I seek quieter times

away from their crowds

their arrogant smoke, their dull energy

makes me squirm

makes me yearn for their erasure

from our history

Otherness

after Alex Dimitrov

 

We're on the moon. Floating.  Together then away.

Years ago, I saved you from hate.  You became my lover.

Despite our union, I tried to save more people. But it's easier to say

it than to do it.  The moon is stoic. It doesn’t approve of my lover.  

Without your love, I am just a shadow in a room.  The moon

senses your deception. Hate is a fox trying to trick a rabbit. Do you love me?

 

I must tell my lover that I've failed at loving his paper bag ways. Plain and empty.

You wanted a deep passion from me, but I could not give that kind of love. I know

my lover is disappointed. The moon won’t abide by my tears. Hate is the vacuum of space.     

Hate is suffocating. I am breathless.  I reach for the lifeline that is you. There is no hand

reaching back. My lover confuses me.

Finances keep hounding us like bounty hunters with dogs. Our money is not infinite like the

oceans. But even oceans lose their currency. Money runs dry. Banks fail.  Our money is better off

under a mattress.  Besides, we don't sleep in the same bed anymore. We haven't in years.  I don't

miss the warmth of your body. It went cold when my heart did.
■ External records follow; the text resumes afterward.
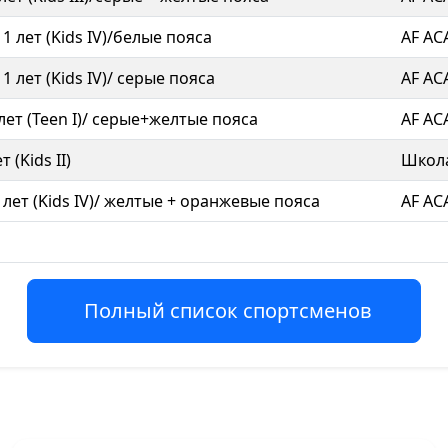
1 лет (Kids IV)/белые пояса
AF A
 лет (Kids IV)/ серые пояса
AF A
ет (Teen I)/ серые+желтые пояса
AF A
 (Kids II)
Школа
 лет (Kids IV)/ желтые + оранжевые пояса
AF A
Полный список спортсменов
We must refuse evil.  We must not abandon our hearts. We must end the hate, the debased,

racists, religious terrorists and the elite. They exist because we allowed them to.  They exist

without love.  Their love is warped.  But we aren't pure either. We are coal disguised as

diamonds.

I wish this otherness would end.  But there seems to be no ending. Our love struggles onward,

life support, breathing tube, ineffective medicines. Oceans are dying. The rich continue to get

richer. The poor labor with only love to sustain them. What will sustain us? Something beyond

this otherness.

Our Essence is Not a Social Construct

 

Rebellion is a raised fist

that fights the air around it

like the sun battles the night sky.

Belonging is a team that I’m not on.

I have self-selected my persona

on this solo journey through Social Media.

I am my own avatar.

A portrait of the familiar turned unfamiliar

across a digital divide growing wider by

the nanosecond.  There is no warmth

from a war-weary sun covered by

evening bruises, there are no other options

but to declare my denied privilege

to be who I choose despite

a status that is followed by only a few hundred

people.  I don’t complain. Not a status seeker.
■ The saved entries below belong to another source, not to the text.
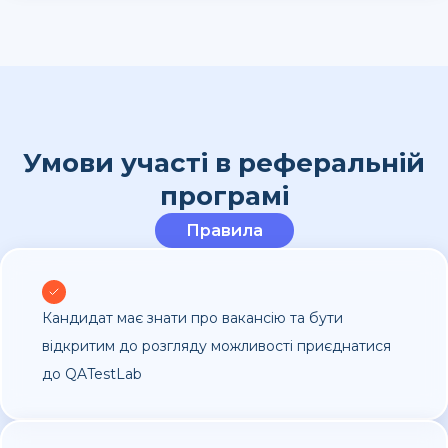
Умови участі в реферальній
програмі
Правила
Кандидат має знати про вакансію та бути
відкритим до розгляду можливості приєднатися
до QATestLab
Digital fame is fleeting. Insta-success is temporary

like a sandcastle as the tide rolls in. I’m posting a

new update – I accept me even if society has

rejected me.

Shirley Jones-Luke is an African-American poet and writer. Ms. Luke lives and works in Boston, Massachusetts.  She has an MFA from Emerson College. Ms. Luke was a 2016 Watering Hole Poetry Fellow.  Her work was published by Adelaide, BlazeVOX, Deluge, Fire Poetry and Skinny Poetry Journal.